OpenArXiv
Relational DB Schema
Outlined below are the
tables and their columns which will be used in the first draft of the OpenArXiv relational database. Some data has been
intentionally omitted due to either its difficulty to gather via an automated
process or due to its irrelevance to the project goal. In all cases where a
primary key is undefined, an arbitrary numeric ID has been provided to assist
with indexing.
The main goal of this database is to track the relationships between publications, authors, and the various categories ArXiv uses for classification.
publications
(pubid, archive, year, month, seq,
title, comments (nulls ok), journal-ref (nulls ok))
Where pubid is the citation ID
(hep-th/0506123 etc.), archive is the category it's entered under (hep-th), and year/month/seq are
the components of the numerical part of the ID.
Title, comments,
and journal-ref are text fields that capture identical data as their ArXiv citation counterparts.
Having a separate attribute for archive might be redundant, but
for the time being it addresses those strange cases in ArXiv
where you find a hep-lat article entered under hep-th instead of hep-lat.
Whether or not it’s ultimately necessary depends on how ArXiv's
organization is dealt with in the end product.
persons
(ID
(arbitrary numeric ID), pubid, abbr,
name)
Pubid is taken from the previous table, abbr and name are the abbreviated and full
name of the person in question. A system of assigning unique IDs to each person
to resolve the issue of duplicate names is ideal, but currently impossible
based on how ArXiv stores its data and the methods
we’ve used to retrieve it.
referenced
(ID
(arbitrary numeric ID), citing, cited)
Citing and cited
are both formatted identically to pubid from the publications
table, but are still varchar variables and not their
own separate data type.
hierarchy
(ID
(arbitrary numeric ID), topic, archive, sclasstype)
Where topic is the topmost category (physics, mathematics, etc.),
archive is the abbreviated subtopic (hep-th),
and sclasstype represents the full name of the
subtopic (High Energy Physics – Theory). All categories except physics use an
abbreviation of the topic and an abbreviation of the sclasstype
to form the archive name (e.g. Mathematics + Number Theory becomes math.NT). Physics archives are either shortened versions of
the sclass type (hep-th) or
the catch-all “physics” for class types that don’t really belong to any given
archive.
subjclass
(ID
(arbitrary numeric ID), pubid, sclasstype)
Where sclasstype is a subj-class entry in the citation. Since an article can have
n sclasstype values, it's not practical to
make subj-class an attribute of publications.
acmclass
(ID
(arbitrary numeric ID), pubid, aclasstype)
Where aclasstype is an ACM-class entry
in the citation. Since an article can have n aclasstype
values, it's not practical to make ACM-class an attribute of publications.
mscclass
(ID
(arbitrary numeric ID), pubid, mclasstype)

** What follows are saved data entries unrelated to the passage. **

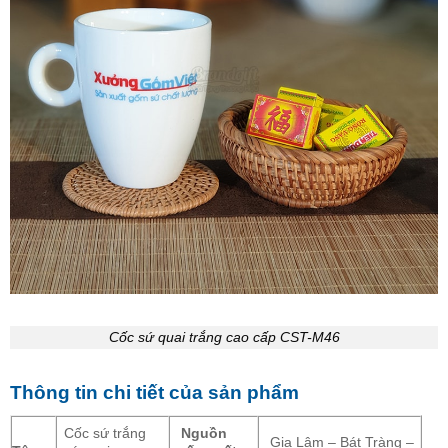
Cốc sứ quai trắng cao cấp CST-M46
Thông tin chi tiết của sản phẩm
Cốc sứ trắng
Nguồn
Gia Lâm – Bát Tràng –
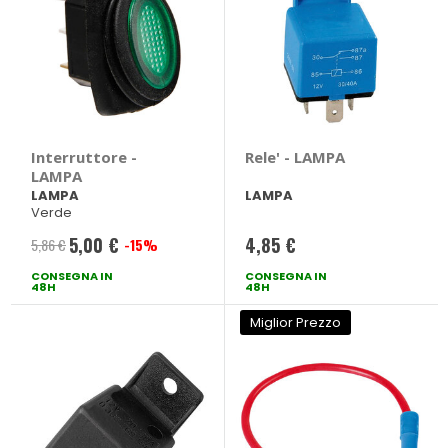
Interruttore -
Rele' - LAMPA
LAMPA
LAMPA
LAMPA
Verde
5,00 €
4,85 €
5,86 €
-15%
Prezzo
CONSEGNA IN
speciale
CONSEGNA IN
48H
48H
Miglior Prezzo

Where mclasstype is an MSC-class entry
in the citation. Since an article can have n mclasstype
values, it's not practical to make MSC-class an attribute of publications.
Suggested Improvements
Separate the persons table into two tables: persons(perid, abbr, name) and authored(perid, pubid) where perid is a unique ID for identifying a given person. This was the originally desired format for this data, but because of ArXiv’s method of storing data, it was impossible to automate data retrieval in this format. As a result, duplicate names appear in the persons table, which can cause confusion and created issues with the paging function.
Because of this, the persons search feature retrieves the top 50 distinct names and displays them on a single page; that being said, as long as the name entered is reasonably accurate, it will show up in the first 50 results.